Bounding box prediction data

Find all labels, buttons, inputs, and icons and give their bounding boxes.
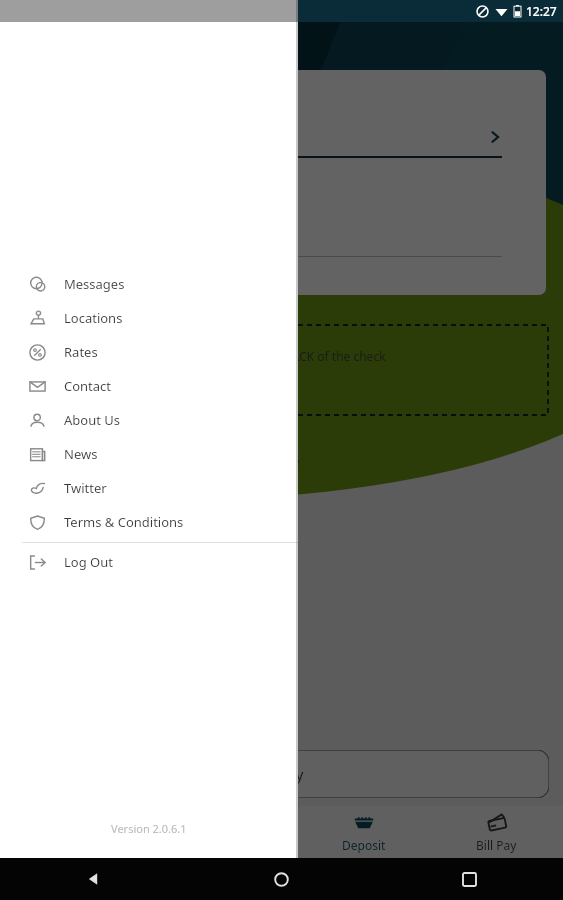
staticText: Take a photo of the BACK of the check bbox=[172, 348, 386, 364]
button[interactable]: Twitter bbox=[0, 471, 298, 505]
button[interactable]: Terms & Conditions bbox=[0, 505, 298, 539]
button[interactable]: Messages bbox=[0, 267, 298, 301]
staticText: Terms & Conditions bbox=[64, 513, 184, 531]
staticText: 12:27 bbox=[526, 3, 557, 19]
staticText: Twitter bbox=[64, 479, 107, 497]
staticText: About Us bbox=[64, 411, 121, 429]
staticText: Deposit bbox=[342, 837, 386, 853]
staticText: News bbox=[64, 445, 98, 463]
button[interactable]: Locations bbox=[0, 301, 298, 335]
button[interactable]: Contact bbox=[0, 369, 298, 403]
button[interactable]: About Us bbox=[0, 403, 298, 437]
staticText: History bbox=[253, 764, 304, 784]
staticText: Rates bbox=[64, 343, 98, 361]
button[interactable]: Log Out bbox=[0, 545, 298, 579]
staticText: I agree to the following terms and condi… bbox=[10, 453, 300, 469]
staticText: Log Out bbox=[64, 553, 113, 571]
button[interactable]: Rates bbox=[0, 335, 298, 369]
button[interactable]: News bbox=[0, 437, 298, 471]
staticText: Contact bbox=[64, 377, 112, 395]
button[interactable]: Deposit bbox=[298, 806, 430, 858]
button[interactable]: History bbox=[8, 750, 549, 798]
staticText: Bill Pay bbox=[476, 837, 517, 853]
staticText: For mobile deposit only" bbox=[10, 425, 151, 441]
staticText: Locations bbox=[64, 309, 123, 327]
staticText: Messages bbox=[64, 275, 125, 293]
staticText: Version 2.0.6.1 bbox=[111, 821, 187, 836]
button[interactable]: Bill Pay bbox=[430, 806, 563, 858]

### TASK ITEM
Going through the data above, return each line with the word "Twitter".

### OUTPUT BELOW
button[interactable]: Twitter bbox=[0, 471, 298, 505]
staticText: Twitter bbox=[64, 479, 107, 497]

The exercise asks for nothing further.